L'ex-chef du Bloc québécois, Gilles Duceppe, a joué un rôle, en coulisse, dans les négociations pour dénouer le conflit étudiant, a appris La Presse. Une idée qu'il a soumise récemment au président de la FTQ, Michel Arsenault, et au président de la Fédération étudiante collégiale du Québec (FECQ), Léo Bureau-Blouin, se retrouve dans l'entente de principe intervenue samedi après-midi.

Tommy Chouinard LA PRESSE

C'est son fils, Alexis Duceppe, qui a trouvé l'idée: faire en sorte que les économies dégagées dans la gestion des universités servent à réduire d'autant la facture des étudiants. Rappelons que l'entente de principe prévoit que ces économies éventuelles permettent de diminuer les frais afférents imposés aux étudiants par les universités. Les associations étudiantes font «le pari» que la hausse des droits de scolarité sera totalement «compensée» par une baisse des frais afférents.

Gilles Duceppe avait fait part de cette option à Michel Arsenault et à Léo Bureau-Blouin. C'était avant la rencontre au sommet qui a débuté à 16h vendredi et s'est terminée un peu après 15h samedi.
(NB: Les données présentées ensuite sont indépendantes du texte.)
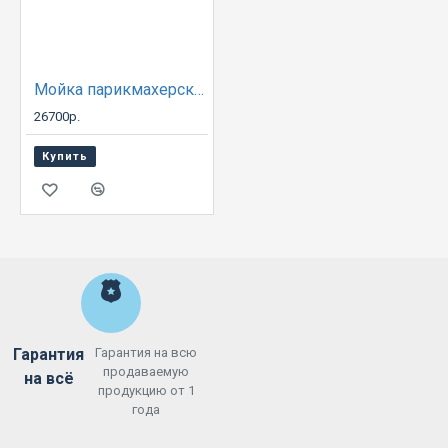
Мойка парикмахерская ЕЛЕНА с креслом Контакт
26700р.
Купить
Гарантия
Гарантия на всю
продаваемую
на всё
продукцию от 1
года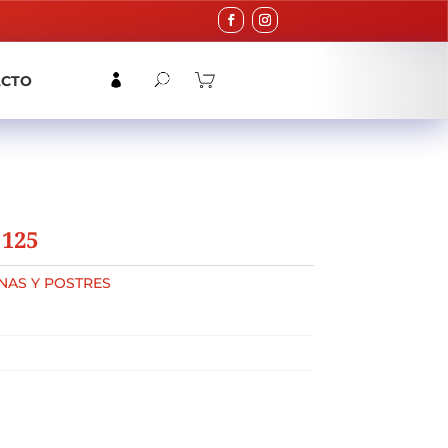
ACTO
125
NAS Y POSTRES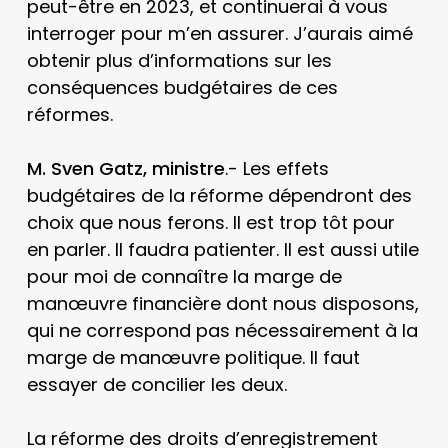
peut-être en 2023, et continuerai à vous
interroger pour m’en assurer. J’aurais aimé
obtenir plus d’informations sur les
conséquences budgétaires de ces
réformes.
M. Sven Gatz, ministre
.- Les effets
budgétaires de la réforme dépendront des
choix que nous ferons. Il est trop tôt pour
en parler. Il faudra patienter. Il est aussi utile
pour moi de connaître la marge de
manœuvre financière dont nous disposons,
qui ne correspond pas nécessairement à la
marge de manœuvre politique. Il faut
essayer de concilier les deux.
La réforme des droits d’enregistrement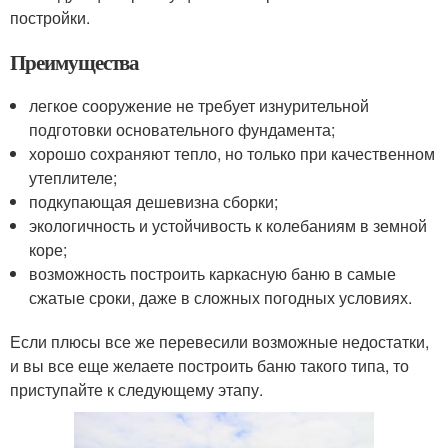
постройки.
Преимущества
легкое сооружение не требует изнурительной
подготовки основательного фундамента;
хорошо сохраняют тепло, но только при качественном
утеплителе;
подкупающая дешевизна сборки;
экологичность и устойчивость к колебаниям в земной
коре;
возможность построить каркасную баню в самые
сжатые сроки, даже в сложных погодных условиях.
Если плюсы все же перевесили возможные недостатки,
и вы все еще желаете построить баню такого типа, то
приступайте к следующему этапу.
L'idée a fait son chemin au cours du marathon de négociations. Québec avait déjà évalué cette option et a décidé de la retenir, raconte une source proche des négociations.

Pour tenter d'éviter une controverse dans le camp souverainiste, Gilles Duceppe a informé le Parti québécois de sa démarche dans les derniers jours.
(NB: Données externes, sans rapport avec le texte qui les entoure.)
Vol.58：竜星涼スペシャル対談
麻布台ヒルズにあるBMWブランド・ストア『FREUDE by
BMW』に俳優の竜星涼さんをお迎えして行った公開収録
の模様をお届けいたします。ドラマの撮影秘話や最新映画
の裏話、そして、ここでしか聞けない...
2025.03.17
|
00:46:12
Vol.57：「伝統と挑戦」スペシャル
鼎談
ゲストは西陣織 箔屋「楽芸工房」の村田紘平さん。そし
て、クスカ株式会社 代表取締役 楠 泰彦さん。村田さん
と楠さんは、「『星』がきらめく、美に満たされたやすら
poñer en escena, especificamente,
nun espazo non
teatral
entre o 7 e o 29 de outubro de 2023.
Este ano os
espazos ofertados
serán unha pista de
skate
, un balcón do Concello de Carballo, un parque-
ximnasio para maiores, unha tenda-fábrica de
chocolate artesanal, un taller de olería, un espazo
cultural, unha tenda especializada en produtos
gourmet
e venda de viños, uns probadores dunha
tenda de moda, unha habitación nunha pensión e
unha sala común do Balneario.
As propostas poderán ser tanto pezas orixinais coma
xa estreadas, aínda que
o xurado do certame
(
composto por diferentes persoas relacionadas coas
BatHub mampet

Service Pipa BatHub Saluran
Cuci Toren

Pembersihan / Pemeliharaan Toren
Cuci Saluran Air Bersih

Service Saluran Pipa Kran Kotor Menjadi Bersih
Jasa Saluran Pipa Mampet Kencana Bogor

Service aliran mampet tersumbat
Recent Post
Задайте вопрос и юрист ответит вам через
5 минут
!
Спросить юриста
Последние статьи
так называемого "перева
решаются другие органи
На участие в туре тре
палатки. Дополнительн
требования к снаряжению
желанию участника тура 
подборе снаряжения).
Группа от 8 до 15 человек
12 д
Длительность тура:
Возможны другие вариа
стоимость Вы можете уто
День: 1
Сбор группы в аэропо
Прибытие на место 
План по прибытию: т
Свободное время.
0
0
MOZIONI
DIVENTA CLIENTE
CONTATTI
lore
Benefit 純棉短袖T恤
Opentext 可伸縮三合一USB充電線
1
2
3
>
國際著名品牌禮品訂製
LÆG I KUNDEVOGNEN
Soulignons que les frais afférents varient d'un établissement à l'autre et atteignaient en moyenne 800$. Ils comprennent les frais d'inscription, d'examens, de stages, de services aux étudiants, etc. En 2008, le gouvernement Charest avait adopté un règlement pour imposer des balises aux universités et limiter l'augmentation de ces frais.

Selon l'entente de principe, la hausse des droits de scolarité de 1778$ sur sept ans est maintenue. Les bonifications au régime des prêts et bourses demeurent, tout comme l'instauration, à l'automne 2013, d'un mode de remboursement des dettes d'études proportionnel au revenu.